In 1968, the number-one song could have been the theme song for The Wege Foundation incorporated the year before: “All you need is love.” Peter Wege started the Foundation out of his love for the Earth and all its people. In the book he wrote in 1998, Economicology, he summarized his philosophy: Do all the good you can, in all the ways you can, to all the people you can, just as long as you can.
Forty years later, Peter was asked why he’d started The Wege Foundation. He answered, “I felt the need to set aside financial assets for the future needs of the community in which we live.” But Peter Melvin Wege also wanted to honor his parents and the legacy of humanitarianism his father had instilled in Metal Office Furniture—today’s Steelcase Inc.
Writing out his dreams for the foundation on a legal pad in 1967, Peter Wege said it best himself:
In the annals of history, no one has found a way to perpetuate a name better than creating a foundation. My father and mother are worthy of this honor. (Pictured above during World War II, his parents Peter Martin and Sophia Louise read letters from their pilot son—pictured on the table between them—while serving overseas.) It also honors the descendants of that marriage.
[ 1911, Peter Martin Wege, and a pocket full of patents ]
Peter M. Wege never takes credit for his four decades of philanthropy, but always gives it back to his father Peter Martin as the genius who created The Wege Foundation’s assets.
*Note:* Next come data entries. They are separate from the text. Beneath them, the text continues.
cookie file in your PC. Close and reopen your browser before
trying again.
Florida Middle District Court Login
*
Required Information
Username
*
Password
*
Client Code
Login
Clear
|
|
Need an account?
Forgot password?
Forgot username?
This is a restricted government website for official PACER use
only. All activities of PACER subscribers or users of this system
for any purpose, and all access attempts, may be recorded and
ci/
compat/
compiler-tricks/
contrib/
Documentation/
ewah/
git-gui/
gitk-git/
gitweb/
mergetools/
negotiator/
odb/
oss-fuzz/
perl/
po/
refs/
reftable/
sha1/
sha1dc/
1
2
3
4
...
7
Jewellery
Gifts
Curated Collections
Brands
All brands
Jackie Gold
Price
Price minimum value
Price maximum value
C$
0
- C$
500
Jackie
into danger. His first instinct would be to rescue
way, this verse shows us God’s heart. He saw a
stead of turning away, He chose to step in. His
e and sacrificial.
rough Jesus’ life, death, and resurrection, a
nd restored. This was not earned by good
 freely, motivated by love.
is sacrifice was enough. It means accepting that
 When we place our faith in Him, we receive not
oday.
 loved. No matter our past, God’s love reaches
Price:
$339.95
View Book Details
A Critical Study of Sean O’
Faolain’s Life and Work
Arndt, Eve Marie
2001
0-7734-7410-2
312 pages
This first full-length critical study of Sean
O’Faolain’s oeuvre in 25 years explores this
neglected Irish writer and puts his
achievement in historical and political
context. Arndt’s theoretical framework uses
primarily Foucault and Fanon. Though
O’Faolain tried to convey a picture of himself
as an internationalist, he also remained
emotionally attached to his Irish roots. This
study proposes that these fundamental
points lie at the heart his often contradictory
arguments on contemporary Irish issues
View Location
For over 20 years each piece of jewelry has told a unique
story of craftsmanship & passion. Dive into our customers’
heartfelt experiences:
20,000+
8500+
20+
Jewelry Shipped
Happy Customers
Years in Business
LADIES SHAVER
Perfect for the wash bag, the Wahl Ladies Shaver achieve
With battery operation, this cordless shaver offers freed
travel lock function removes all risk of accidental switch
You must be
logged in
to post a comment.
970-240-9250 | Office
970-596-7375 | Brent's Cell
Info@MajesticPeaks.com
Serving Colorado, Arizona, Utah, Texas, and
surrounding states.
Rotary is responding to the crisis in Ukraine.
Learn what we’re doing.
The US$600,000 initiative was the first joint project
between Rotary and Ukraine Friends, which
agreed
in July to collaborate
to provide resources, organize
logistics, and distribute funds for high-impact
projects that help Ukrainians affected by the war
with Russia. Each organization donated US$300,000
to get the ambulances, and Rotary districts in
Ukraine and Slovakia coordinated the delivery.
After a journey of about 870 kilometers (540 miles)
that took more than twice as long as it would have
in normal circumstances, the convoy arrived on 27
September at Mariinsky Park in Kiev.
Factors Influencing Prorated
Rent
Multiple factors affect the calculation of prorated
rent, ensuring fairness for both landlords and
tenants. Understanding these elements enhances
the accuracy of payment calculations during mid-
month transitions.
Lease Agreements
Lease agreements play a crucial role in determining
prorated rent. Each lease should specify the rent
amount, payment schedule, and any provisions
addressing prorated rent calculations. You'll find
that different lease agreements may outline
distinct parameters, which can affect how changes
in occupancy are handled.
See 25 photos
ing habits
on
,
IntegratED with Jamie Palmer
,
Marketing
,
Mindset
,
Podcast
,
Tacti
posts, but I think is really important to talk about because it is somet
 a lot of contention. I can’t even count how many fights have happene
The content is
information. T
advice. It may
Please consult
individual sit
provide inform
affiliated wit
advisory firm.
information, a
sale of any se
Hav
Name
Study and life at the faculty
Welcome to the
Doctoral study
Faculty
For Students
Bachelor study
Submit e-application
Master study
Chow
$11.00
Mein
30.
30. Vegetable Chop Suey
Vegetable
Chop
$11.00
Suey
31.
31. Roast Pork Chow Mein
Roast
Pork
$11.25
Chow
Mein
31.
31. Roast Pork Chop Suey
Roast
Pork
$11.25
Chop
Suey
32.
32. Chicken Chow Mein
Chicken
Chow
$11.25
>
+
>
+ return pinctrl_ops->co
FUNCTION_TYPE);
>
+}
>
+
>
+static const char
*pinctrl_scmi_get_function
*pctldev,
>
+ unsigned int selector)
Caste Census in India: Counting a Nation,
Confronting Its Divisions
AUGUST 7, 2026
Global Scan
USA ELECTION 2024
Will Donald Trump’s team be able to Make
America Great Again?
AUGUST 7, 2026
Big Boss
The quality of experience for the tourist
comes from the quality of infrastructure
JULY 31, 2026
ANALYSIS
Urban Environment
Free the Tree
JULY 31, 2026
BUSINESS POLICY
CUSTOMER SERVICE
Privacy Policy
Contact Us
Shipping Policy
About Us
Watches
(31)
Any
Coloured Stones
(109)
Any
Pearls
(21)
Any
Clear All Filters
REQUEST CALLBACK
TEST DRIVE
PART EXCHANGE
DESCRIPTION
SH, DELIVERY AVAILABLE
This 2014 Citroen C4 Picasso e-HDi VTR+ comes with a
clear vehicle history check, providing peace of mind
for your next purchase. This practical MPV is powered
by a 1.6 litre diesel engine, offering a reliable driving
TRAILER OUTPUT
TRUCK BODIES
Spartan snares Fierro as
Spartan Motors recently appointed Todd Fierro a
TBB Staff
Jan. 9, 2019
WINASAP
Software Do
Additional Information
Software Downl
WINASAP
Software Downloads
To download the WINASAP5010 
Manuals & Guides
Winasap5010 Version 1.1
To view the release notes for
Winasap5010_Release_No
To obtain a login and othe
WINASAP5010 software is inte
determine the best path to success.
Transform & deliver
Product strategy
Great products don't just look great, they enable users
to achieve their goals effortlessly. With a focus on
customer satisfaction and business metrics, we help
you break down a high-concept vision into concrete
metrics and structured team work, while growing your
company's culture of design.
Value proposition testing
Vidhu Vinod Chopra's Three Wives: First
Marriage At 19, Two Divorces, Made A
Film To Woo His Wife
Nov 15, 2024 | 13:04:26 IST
It all started in 1911 when the 42-year-old Peter Martin, an experienced sheet-metal worker with a pocket full of patents, moved from Ohio to Grand Rapids in order to start his own business.
A brief news article in a 1912 edition of the Grand Rapids Press announced: The Metal Office Furniture Company was organized last night. The company is capitalized at $75,000 and will build a factory…to manufacture office furniture and desks of metal. From that simple beginning, Peter Martin Wege’s Metal Office Furniture Company, renamed Steelcase in 1954, grew into the largest manufacturer of office furniture in the world.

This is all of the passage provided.